Liam,
I am interested in anything demonstrating that the things I am concerned
about are not a problem.
Further Comments interspersed below.
On Fri, Nov 27, 2015 at 12:51 PM, Liam Wyatt <liamwyatt(a)gmail.com> wrote:
On 27 November 2015 at 12:08, Andreas Kolbe
<jayen466(a)gmail.com> wrote:
The Wikimedia movement has always had an
important principle: that all
content should be traceable to a "reliable source". Throughout the first
decade of this movement and beyond, Wikimedia content has never been
considered a reliable source. For example, you can't use a Wikipedia
article as a reference in another Wikipedia article.
Another important principle has been the disclaimer: pointing out to
people
that the data is anonymously crowdsourced, and
that there is no guarantee
of reliability or fitness for use.
Both of these principles are now being jettisoned.
Wikipedia content is considered a reliable source in Wikidata...
<snip>
I agree that "reliable source" referencing and "crowdsourced content"
are
indeed principles of our movement.

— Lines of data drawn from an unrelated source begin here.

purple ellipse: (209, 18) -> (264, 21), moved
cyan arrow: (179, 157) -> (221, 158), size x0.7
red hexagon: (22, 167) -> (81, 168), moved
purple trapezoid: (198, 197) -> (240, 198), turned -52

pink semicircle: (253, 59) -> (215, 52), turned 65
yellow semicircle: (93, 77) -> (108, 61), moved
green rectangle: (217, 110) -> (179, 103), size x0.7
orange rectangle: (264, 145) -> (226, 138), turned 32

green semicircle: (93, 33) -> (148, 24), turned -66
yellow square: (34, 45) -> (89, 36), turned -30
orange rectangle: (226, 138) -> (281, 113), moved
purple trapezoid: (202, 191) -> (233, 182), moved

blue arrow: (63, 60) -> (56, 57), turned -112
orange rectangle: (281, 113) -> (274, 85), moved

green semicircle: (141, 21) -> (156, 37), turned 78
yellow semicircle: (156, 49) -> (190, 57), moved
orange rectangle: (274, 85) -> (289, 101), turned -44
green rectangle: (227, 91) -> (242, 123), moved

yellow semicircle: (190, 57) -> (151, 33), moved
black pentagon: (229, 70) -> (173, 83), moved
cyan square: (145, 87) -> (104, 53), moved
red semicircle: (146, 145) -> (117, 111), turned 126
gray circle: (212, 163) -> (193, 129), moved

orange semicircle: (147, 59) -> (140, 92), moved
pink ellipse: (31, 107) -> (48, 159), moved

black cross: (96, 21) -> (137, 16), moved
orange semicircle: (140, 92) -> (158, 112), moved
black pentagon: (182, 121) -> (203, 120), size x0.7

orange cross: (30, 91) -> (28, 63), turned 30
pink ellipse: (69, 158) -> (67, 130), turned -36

However, I disagree that Wikidata is
"jettisoning" them. In fact, quite the contrary!
The purpose of the statement "imported from --> English Wikipedia" in the
"reference" field of a Wikidata item's statement is PRECISELY to indicate
to the user that this information has not been INDEPENDENTLY verified to a
reliable source and that Wikipedia is NOT considered a reliable source.

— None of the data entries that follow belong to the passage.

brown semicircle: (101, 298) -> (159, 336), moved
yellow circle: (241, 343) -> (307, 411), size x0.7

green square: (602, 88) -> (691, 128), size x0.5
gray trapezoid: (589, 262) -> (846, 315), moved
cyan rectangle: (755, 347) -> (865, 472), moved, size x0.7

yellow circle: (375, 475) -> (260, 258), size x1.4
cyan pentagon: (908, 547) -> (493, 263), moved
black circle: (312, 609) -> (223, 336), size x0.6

Furthermore, it provides a PROVENANCE of that information to help stop
people from circular referencing. That is - clearly stating that the
specific fact in Wikidata has come from Wikipedia helps to avoid the
structured-data equivalent of "citogenisis":
https://xkcd.com/978/ If/When
a person can provide a reliable reference for that same fact, they are
encouraged to add an actual reference. Note, the wikidata statement used
for facts coming in from Wikipedia use the property "imported from". This
is deliberately different from the property "reference URL" which is what
you would use when adding an actual reference to a third-party reliable
online source.
How does the presence of that information in Wikidata help if the Google
user just gets the info in the Knowledge Graph without any indication that
it comes from Wikidata? Because CC0 specifically waives the right to
attribution that Wikipedia retains.[1][2] No re-user of Wikidata content is
required to say where the data came from, and they typically don't.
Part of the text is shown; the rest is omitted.